Humans have only three types of cone photoreceptors, but can distinguish thousands of colors. How is this possible?

A

Humans can distinguish thousands of colors despite having only three types of cone photoreceptors (red, green, and blue) through a process known as color mixing and the phenomenon of color opponency. Each type of cone responds to different wavelengths of light, and the brain combines the input from these cones in various proportions to perceive a wide spectrum of colors. This trichromatic theory of color vision explains how various combinations and intensities of the red, green, and blue signals can create the perception of virtually any color.
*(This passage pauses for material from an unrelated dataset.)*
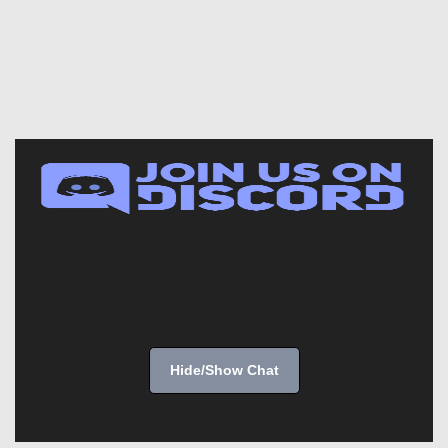
Hide/Show Chat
Additionally, the color opponency mechanism, which involves the processing of colors in opposing pairs (red-green, blue-yellow), enhances color discrimination and helps in distinguishing subtle differences in color despite the limited types of cone receptors.

100
Q

What predictions could you make about what would happen to vision in an individual with a degenerative disease that destroyed the horizontal cells of the retina?

A

If an individual had a degenerative disease that destroyed the horizontal cells of the retina, several significant changes in visual perception could be predicted. Horizontal cells are crucial for integrating and regulating the input from multiple photoreceptors, particularly influencing contrast enhancement and color perception by inhibiting nearby photoreceptors and bipolar cells. Without horizontal cells, the individual would likely experience a decrease in visual contrast, making it harder to distinguish edges and contours. Additionally, there might be a reduction in the ability to perceive fine detail and a decrease in the dynamic range of vision, leading to difficulties in adapting to different lighting conditions. Overall, the visual system’s ability to process complex visual scenes effectively would be significantly impaired.